Saturday, May 28, 2022

A New Time for an Old Read

 As a writer, I advise newbies to read, read, read, and I find myself laboring to abide by what I'm telling others to do. My excuse is that I sit at the laptop all day, writing and editing, and in spare moments, it's too easy to zone out watching YouTube or Netflix. Reading for the sake of losing myself in a good story has become a challenge. I fondly remember my years in high school when I could spend the better part of evenings and weekends devouring the works of Leon Uris, James Clavell, John D MacDonald, Harold Robbins, and Arthur C Clarke. Feeling the need for such literary stimulation (okay, Harold Robbins would've chafed at being labeled "literary" but he did make bank with his writing), I decided to return to an old favorite, West With The Night, a memoir by Beryl Markham. In her day she was a renowned horse trainer and an accomplished pilot, being the first aviator to fly solo across the Atlantic, east to west. Interestingly, I found out that two friends were also reading this same title.

Markham starts by describing her experience as an African bush pilot, then shifts into her backstory as a young girl living on a farm hacked out of the Kenyan bush, chronicling a life that seems more fantastic than any CGI adventure offered by Hollywood. In one episode, she skips school, and accompanied by her dog, joins a hunt with the local Masai. When they fell a reed-buck, it's up to Markham and one of the boys to skin and butcher the animal, which they feed to the hunting dogs. Later, the hunting party confronts a lion, and thankfully, after the lion and the Masai leader, Arab Maini, signal that they won't back down from a fight, the two sides retreat and go about their business. Markham fantasizes about saving the day with her trusty spear. She then sets her dog loose to chase warthogs, an exceptionally dangerous and cunning adversary. Not wanting to lose her faithful dog, she searches and discovers him, gravely wounded and next to a warthog vanquished after a ferocious battle. She won't abandon her dog and decides to spend the night alone with him in the jungle. She wears shorts and describes how her legs bleed from cuts inflicted by thorns and elephant grass. Arab Maini finds Markham. He is naked, having wrapped his simple robe about his arm to free his movements. The images overwhelmed me. Markham, an adolescent white girl in the African wilderness, with no water and no food, tending to her dog, so badly injured that his ribs are showing, spending the night with an unclothed man and and yet there's an innocent Eden-esque naturalism about it. 

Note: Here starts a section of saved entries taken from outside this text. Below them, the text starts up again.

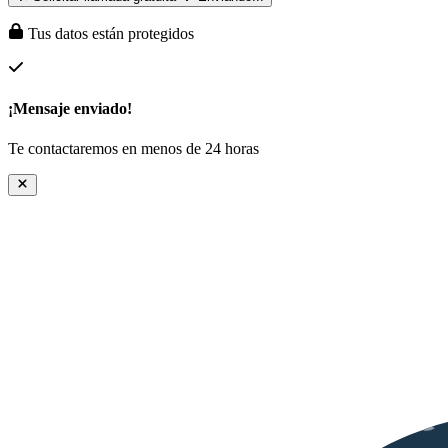
Tus datos están protegidos
¡Mensaje enviado!
Te contactaremos en menos de 24 horas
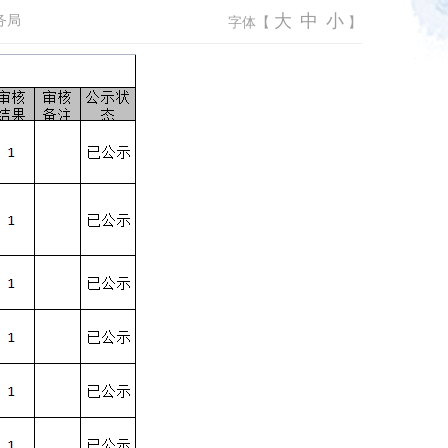
大
中
小
务局
字体【
】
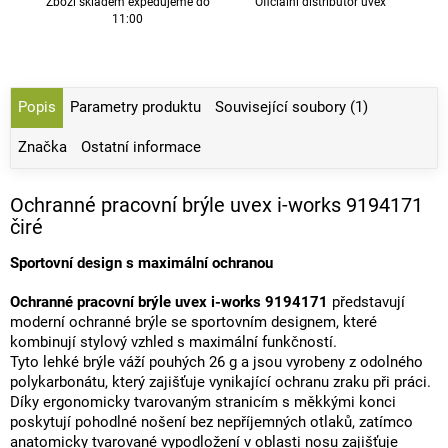
Zboží skladem expedujeme do
Oficiální distributor uvex
11:00
Popis
Parametry produktu
Související soubory (1)
Značka
Ostatní informace
Ochranné pracovní brýle uvex i-works 9194171
čiré
Sportovní design s maximální ochranou
Ochranné pracovní brýle uvex i-works 9194171
představují
moderní ochranné brýle se sportovním designem, které
kombinují stylový vzhled s maximální funkčností.
Tyto lehké brýle váží pouhých 26 g a jsou vyrobeny z odolného
polykarbonátu, který zajišťuje vynikající ochranu zraku při práci.
Díky ergonomicky tvarovaným stranicím s měkkými konci
poskytují pohodlné nošení bez nepříjemných otlaků, zatímco
anatomicky tvarované vypodložení v oblasti nosu zajišťuje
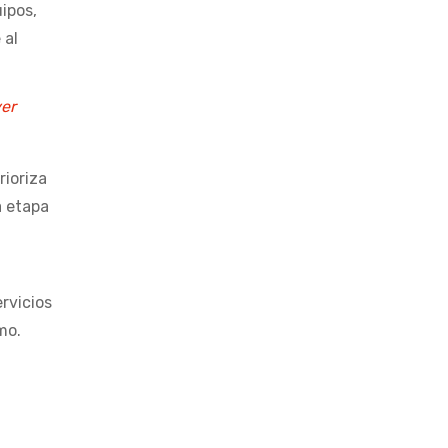
ipos,
 al
ver
ioriza
a etapa
rvicios
mo.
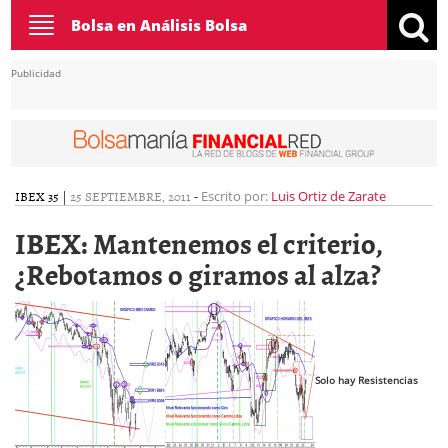
Toggle
Bolsa en Análisis Bolsa
navigation
Publicidad
IBEX 35
|
25 SEPTIEMBRE, 2011
-
Escrito por:
Luis Ortiz de Zarate
IBEX: Mantenemos el criterio,
¿Rebotamos o giramos al alza?
Solo hay Resistencias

As a teenage horse trainer, Markham relates treading barefoot through stables that need mucking and shares her trials of being bitten and thrown, even knocked unconscious against a tree, and having to convalesce for several days before returning to work. Throughout the memoir, she describes the environment with keen reverence and others with a profound understanding, always with empathy and without rancor. What a difference to today's verbal barf-fest on social media. However, Markham's no pollyanna about life's difficulties, showing her father worrying and toiling to save his farm as drought ravaged about them, only to lose everything. As marvelous as her anecdotes are, what makes her narrative sparkle is her extraordinary prose. Of the effect of World War One upon her community, she writes: 

"The days that marked the war went on like the ticking of a clock that had no face and showed no time."

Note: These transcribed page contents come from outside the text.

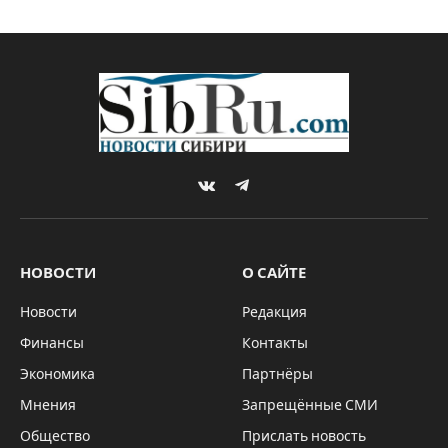
как справиться с боязнью и
побороть предрассудки
общества
By
Sibru.Com
23.12.2024
ЗДРАВООХРАНЕНИЕ
Комментариев нет
3 Mins Read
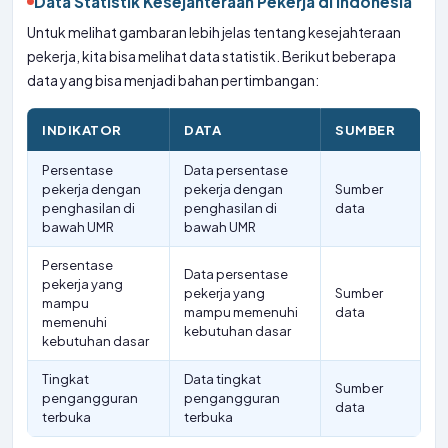
Data Statistik Kesejahteraan Pekerja di Indonesia
Untuk melihat gambaran lebih jelas tentang kesejahteraan
pekerja, kita bisa melihat data statistik. Berikut beberapa
data yang bisa menjadi bahan pertimbangan:
INDIKATOR
DATA
SUMBER
Persentase
Data persentase
pekerja dengan
pekerja dengan
Sumber
penghasilan di
penghasilan di
data
bawah UMR
bawah UMR
Persentase
Data persentase
pekerja yang
pekerja yang
Sumber
mampu
mampu memenuhi
data
memenuhi
kebutuhan dasar
kebutuhan dasar
Tingkat
Data tingkat
Sumber
pengangguran
pengangguran
data
terbuka
terbuka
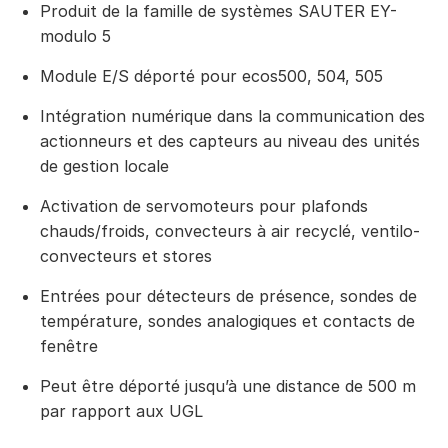
Produit de la famille de systèmes SAUTER EY-
modulo 5
Module E/S déporté pour ecos500, 504, 505
Intégration numérique dans la communication des
actionneurs et des capteurs au niveau des unités
de gestion locale
Activation de servomoteurs pour plafonds
chauds/froids, convecteurs à air recyclé, ventilo-
convecteurs et stores
Entrées pour détecteurs de présence, sondes de
température, sondes analogiques et contacts de
fenêtre
Peut être déporté jusqu’à une distance de 500 m
par rapport aux UGL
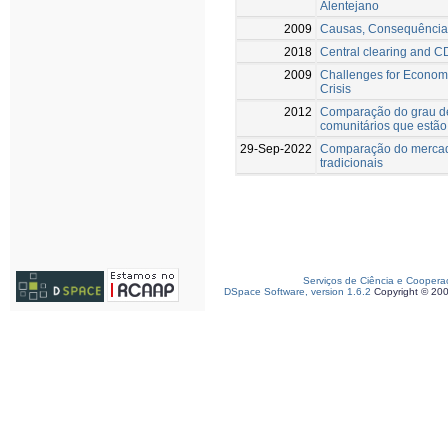
Alentejano
2009
Causas, Consequências
2018
Central clearing and C
2009
Challenges for Economi
Crisis
2012
Comparação do grau de
comunitários que estão
29-Sep-2022
Comparação do mercado
tradicionais
Serviços de Ciência e Coopera
DSpace Software, version 1.6.2
Copyright © 20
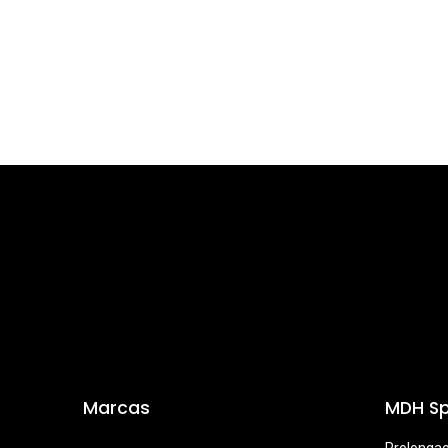
Marcas
MDH Sp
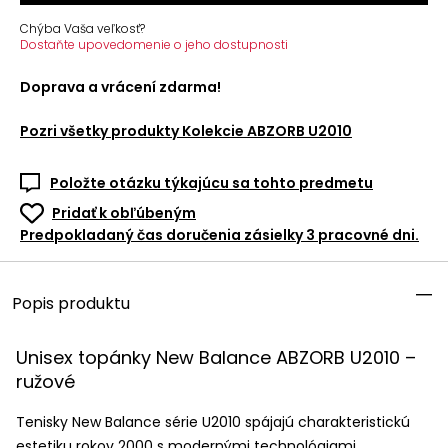
Chýba Vaša veľkosť?
Dostaňte upovedomenie o jeho dostupnosti
Doprava a vrácení zdarma!
Pozri všetky produkty
Kolekcie ABZORB U2010
Položte otázku týkajúcu sa tohto predmetu
Pridať k obľúbeným
Predpokladaný čas doručenia zásielky 3 pracovné dni.
Popis produktu
Unisex topánky New Balance
ABZORB
U2010 –
ružové
Tenisky New Balance série U2010 spájajú charakteristickú
estetiku rokov 2000 s modernými technológiami.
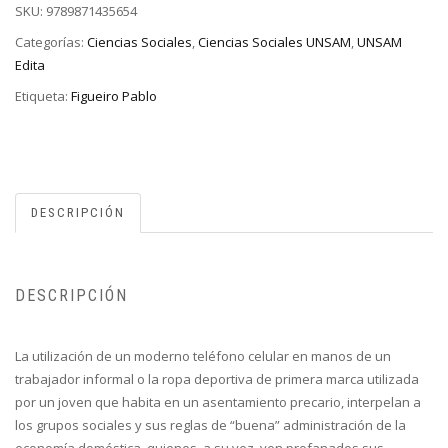
SKU:
9789871435654
Categorías:
Ciencias Sociales
,
Ciencias Sociales UNSAM
,
UNSAM
Edita
Etiqueta:
Figueiro Pablo
DESCRIPCIÓN
DESCRIPCIÓN
La utilización de un moderno teléfono celular en manos de un
trabajador informal o la ropa deportiva de primera marca utilizada
por un joven que habita en un asentamiento precario, interpelan a
los grupos sociales y sus reglas de “buena” administración de la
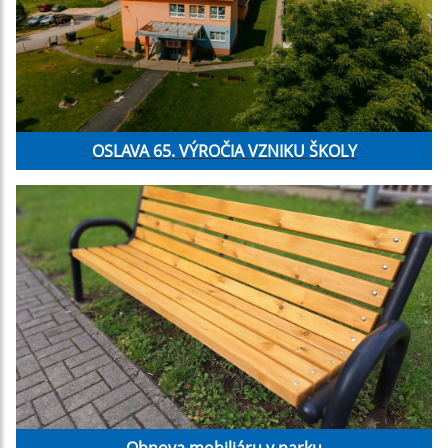
OSLAVA 65. VÝROČIA VZNIKU ŠKOLY
Obnova mobiliáru v parku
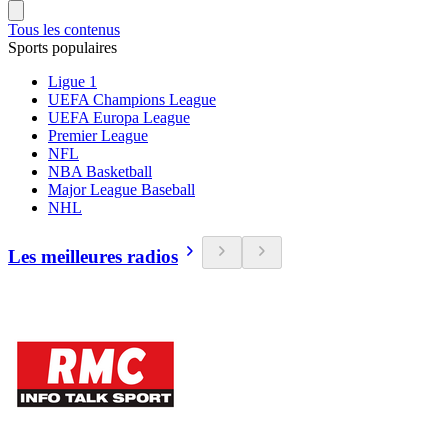
Tous les contenus
Sports populaires
Ligue 1
UEFA Champions League
UEFA Europa League
Premier League
NFL
NBA Basketball
Major League Baseball
NHL
Les meilleures radios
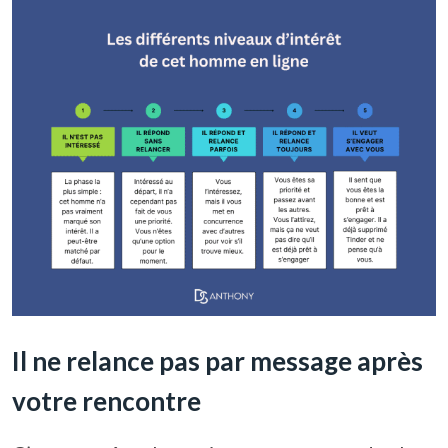
Il ne relance pas par message après
votre rencontre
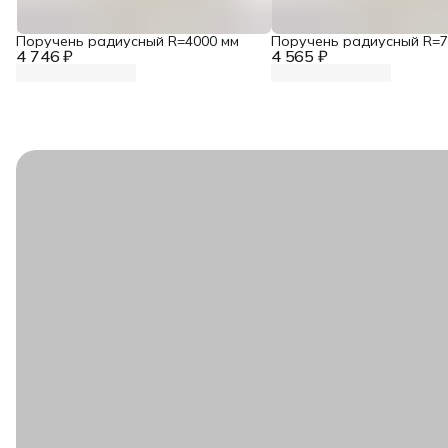
Поручень радиусный R=4000 мм
Поручень радиусный R=7
4 746 ₽
4 565 ₽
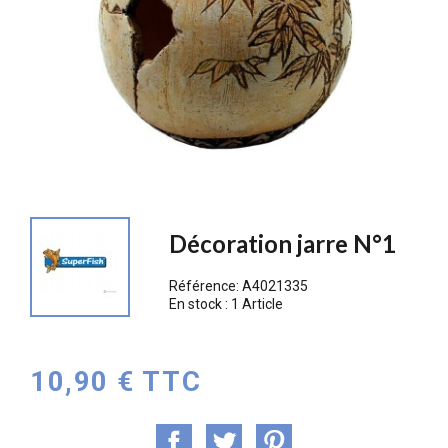
Décoration jarre N°1
Référence:
A4021335
En stock :
1 Article
10,90 € TTC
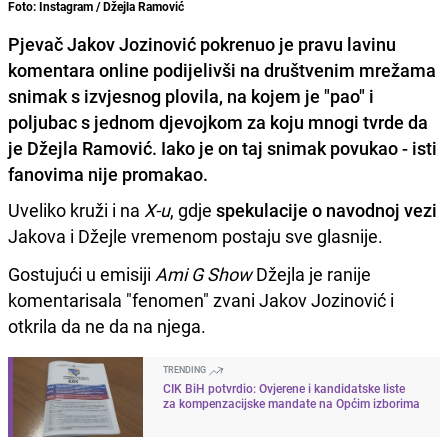
Foto: Instagram / Džejla Ramović
Pjevač Jakov Jozinović pokrenuo je pravu lavinu
komentara online podijelivši na društvenim mrežama
snimak s izvjesnog plovila, na kojem je "pao" i
poljubac s jednom djevojkom za koju mnogi tvrde da
je Džejla Ramović. Iako je on taj snimak povukao - isti
fanovima nije promakao.
Uveliko kruži i na
X-u
, gdje
spekulacije o navodnoj vezi
Jakova i Džejle vremenom postaju sve glasnije.
Gostujući u emisiji
Ami G Show
Džejla je ranije
komentarisala "fenomen" zvani Jakov Jozinović i
otkrila da ne da na njega.
TRENDING
CIK BiH potvrdio: Ovjerene i kandidatske liste
za kompenzacijske mandate na Općim izborima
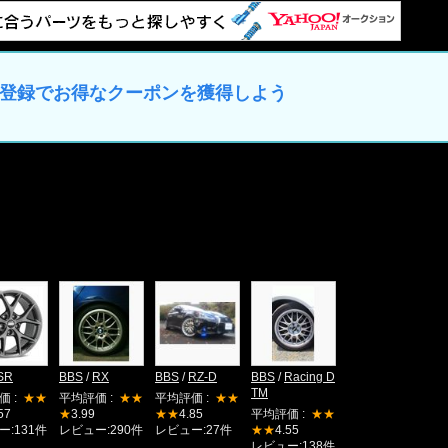
202
3/0
5/19
07:3
9:41
イカー登録でお得なクーポンを獲得しよう
[
他のク
愛
SR
BBS
/
RX
BBS
/
RZ-D
BBS
/
Racing D
TM
価 :
★★
平均評価 :
★★
平均評価 :
★★
57
★
3.99
★★
4.85
平均評価 :
★★
ー:131件
レビュー:290件
レビュー:27件
★★
4.55
レビュー:138件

To say that she was a superb writer would be too flimsy of an accolade. Ernest Hemingway, who seldom expressed praise of any writer, wrote this about Markham:

"I knew her fairly well in Africa and never would have suspected that she could and would put pen to paper except to write in her flyer's log book. As it is, she has written so well, and marvelously well, that I was completely ashamed of myself as a writer. I felt that I was simply a carpenter with words, picking up whatever was furnished on the job and some times making an okay pig pen...(she) can write rings around all of us who consider ourselves writers."

2 comments:

Anna said...

Thanks for the reminder, Mario. Our public library has West with the Night. Time for a reread. (And I can't help noticing that Markham did all that without social media standing between her and direct experience of the world....)

Mario Acevedo said...

So true. And yet here we are, on social media.